Nowadays, technology is fast transforming the way government departments function, adding efficiency, flexibility and transparency to the process. It is also enabling governments to respond faster to issues and improve government services to public, along with reducing operating costs.
According to Gartner, the Indian Government spent approximately USD 6.6bn in 2014 and it will increase its IT spend by five per cent in 2015. India’s ambition of 100 Smart Cities guarantees that the government investments in the IT sector will rise even further, with USD 1.2bn already promised for the project from government funds and private investors also betting big on the initiative.
Smart Cities ensure that every public utility—from electricity or water supply to sanitation and transport—are dependent on technology, as these are the basic elements for any city. Here’s a look at the top five technologies that India’s future cities are likely to be built upon.
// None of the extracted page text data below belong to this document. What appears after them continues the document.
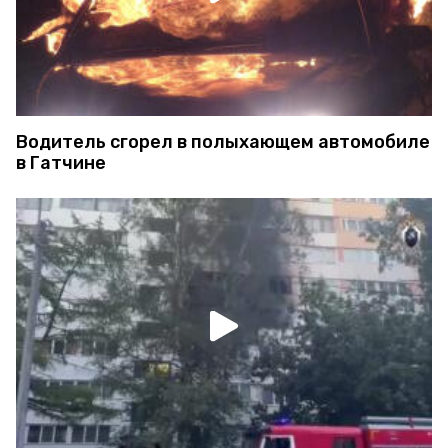
Водитель сгорел в полыхающем автомобиле
в Гатчине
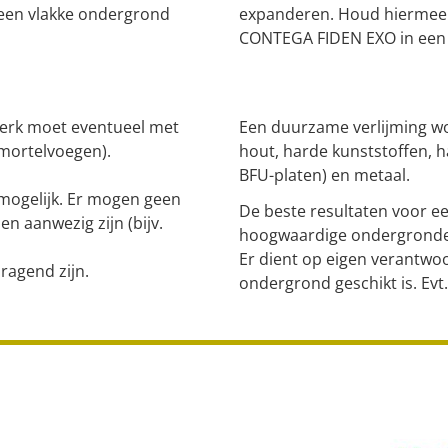
 een vlakke ondergrond
expanderen. Houd hiermee 
CONTEGA FIDEN EXO in ee
lwerk moet eventueel met
Een duurzame verlijming wo
 mortelvoegen).
hout, harde kunststoffen, 
BFU-platen) en metaal.
 mogelijk. Er mogen geen
De beste resultaten voor een
en aanwezig zijn (bijv.
hoogwaardige ondergrond
Er dient op eigen verantwo
agend zijn.
ondergrond geschikt is. Evt.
Machine-to-Machine Technologies (M2M): Without M2M technology, it would be impossible for Smart Cities to exist. Broadly, M2M technologies enable devices to communicate with each other over wired or wireless ICT systems. Without this, the sensors, smart grids, monitors and other technologies in use in these cities would not be able to function. M2M functions in a manner that connects the information received from sensors through the network and converts it through a software into meaningful content that can be read, analysed and routed to personal computers for consumption. Therefore, no technology involving Internet of Things (IoT) can be made possible without M2M communications.
M2M becomes even more significant and important in the context of Smart Cities considering the burgeoning urban population and their strain on natural resources such as water, electricity, fuel, etc. According to a report by Booz and Company, every minute, 20 Indians move into cities. India’s urban population will increase by 140 million in 10 years and 700 million in four decades, straining natural resources and increasing the need for more environment-friendly technologies like smart meters, sensors and recycling plants, all enabled by M2M technology.
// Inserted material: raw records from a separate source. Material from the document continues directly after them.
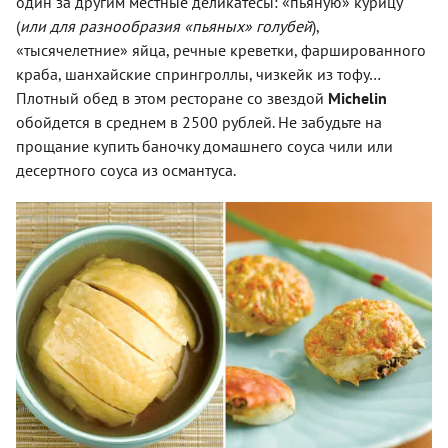
один за другим местные деликатесы: «пьяную» курицу
(
или для разнообразия «пьяных» голубей
),
«тысячелетние» яйца, речные креветки, фаршированного
краба, шанхайские спрингроллы, чизкейк из тофу…
Плотный обед в этом ресторане со звездой
Michelin
обойдется в среднем в 2500 рублей. Не забудьте на
прощание купить баночку домашнего соуса чили или
десертного соуса из османтуса.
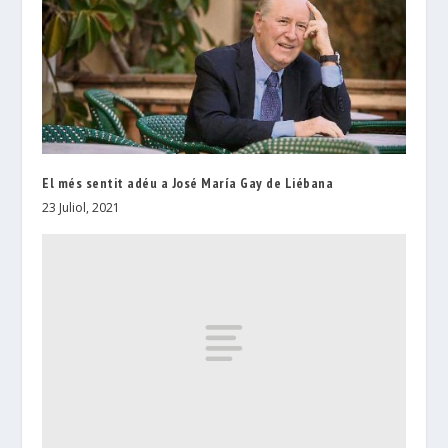
El més sentit adéu a José María Gay de Liébana
23 Juliol, 2021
Data Security: IoT is the backbone of Smart Cities. However, without a robust security and privacy infrastructure, there can be no practical and safe application of IoT within a Smart City. Access and control standards for ICT networks within the Smart City are imperative for both data and human security, the lack of which can cause serious threats and vulnerabilities to all who live and operate in such cities. For instance, an Air Traffic Control (ATC) system in a Smart City is a completely automated system that manages air traffic at major international and domestic airports and controls the transport of thousands of lives and belongings on a daily basis. Imagine this sophisticated network of sensors, monitors and other IT systems in the ATC being attacked by cyber criminals, who hack and manipulate the system to perpetuate a terrorist attack resulting in large-scale loss of life.
India is now waking up to the importance of IT and cyber security, although it would be a critical success factor in the management and future of our Smart Cities. Building a more conducive security environment will have to be two-fold, with more stringent government regulations for data protection and security, on one hand, and a developed security services industry with the ability to manage advanced targeted cyber security threats and attacks, on the other.
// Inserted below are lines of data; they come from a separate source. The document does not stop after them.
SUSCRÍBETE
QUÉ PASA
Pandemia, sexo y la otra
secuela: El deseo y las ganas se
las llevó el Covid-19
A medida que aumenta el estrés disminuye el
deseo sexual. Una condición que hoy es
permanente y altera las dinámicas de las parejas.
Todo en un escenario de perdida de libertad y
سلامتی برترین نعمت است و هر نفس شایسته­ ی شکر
New Storage Technologies: As Smart Cities grow, the amount of information gathered and stored for analysis and record will grow tremendously. Moreover, the data gathered will be required for analysis and leveraging big data analytics and for the enhancement and better administration of the Smart City through improved decision-making. New storage technologies, such as flash, high-capacity drives, software-defined storage and Cloud infrastructures, etc., will only grow to serve IoT deployments needed in Smart Cities. Prompted by the requirement of high availability of data and reliability of storage and datacentre systems, these advanced storage technologies will be expected to greatly enhance the productivity and efficiency of Smart Cities and to help manage growth in data volume without large spends. Software-defined storage solutions can increase automation in smart plants and factories and reduce management time and costs.
Technologies for Renewable Energy: Solar, wind, electric mobility, biogas and other alternatives will greatly shape the success of India’s Smart City infrastructure. Smart cities require large amounts of energy supply that can only be achieved through recycling, effective management and new sources of energy. According to the India Renewable Energy Status Report 2014, India achieves only 12.95 per cent of its renewable energy potential: the total renewable energy potential from various sources in India is 2,49,188 MW, while the overall untapped renewable energy is 2,16,918.39 MW. With this much potential, India can achieve environmental sustainability despite rapid industrialisation, urban population growth and increased use of resources without raising concerns over rising energy imports.
Disaster Management Technologies: A city cannot be considered smart unless it is capable of defending itself against natural and man-made catastrophes. Information and Communication technologies can greatly help in predicting, preventing and managing these disasters, ensuring that economic loss and loss of life is avoided or minimised. Economic losses in such disasters can be significant, the Japan earthquake and tsunami in 2011 cost the nation an estimated USD 210bn.
Improved surveillance, better weather forecast and monitoring networks, sensors and monitors can ensure timely information, early detection and warning of potential hazards by integrating ICT tools to streamline communication and link the authorities and public during disasters and emergency situations.